Top of Records provided

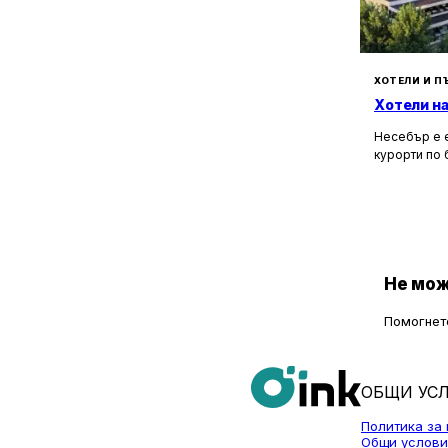
ХОТЕЛИ И П
Хотели на
Несебър е е
курорти по
има много с
Според няк
около 3000 г
съмнение, ч
българскот
Не мож
Помогнете
ОБЩИ УС
Политика за
Общи услови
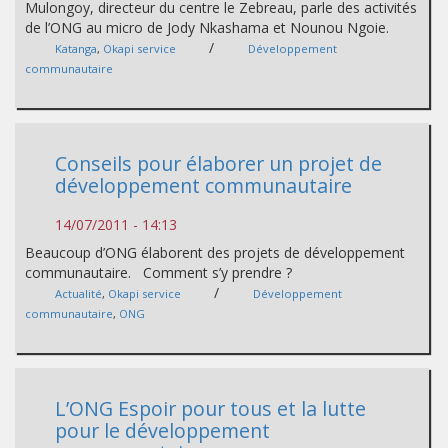
Mulongoy, directeur du centre le Zebreau, parle des activités
de l’ONG au micro de Jody Nkashama et Nounou Ngoie.
/
Katanga
,
Okapi service
Développement
communautaire
Conseils pour élaborer un projet de
développement communautaire
14/07/2011 - 14:13
Beaucoup d’ONG élaborent des projets de développement
communautaire. Comment s’y prendre ?
/
Actualité
,
Okapi service
Développement
communautaire
,
ONG
L’ONG Espoir pour tous et la lutte
pour le développement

Bottom of Records provided

▸ Task instructions: Please write every line above out exactly as given, except for any pictures.

▸ Output:
ХОТЕЛИ И П
Хотели на
Несебър е е
курорти по
има много с
Според няк
около 3000 г
съмнение, ч
българскот
Не мож
Помогнете
ОБЩИ УС
Политика за
Общи услови
Mulongoy, directeur du centre le Zebreau, parle des activités
de l’ONG au micro de Jody Nkashama et Nounou Ngoie.
/
Katanga
,
Okapi service
Développement
communautaire
Conseils pour élaborer un projet de
développement communautaire
14/07/2011 - 14:13
Beaucoup d’ONG élaborent des projets de développement
communautaire. Comment s’y prendre ?
/
Actualité
,
Okapi service
Développement
communautaire
,
ONG
L’ONG Espoir pour tous et la lutte
pour le développement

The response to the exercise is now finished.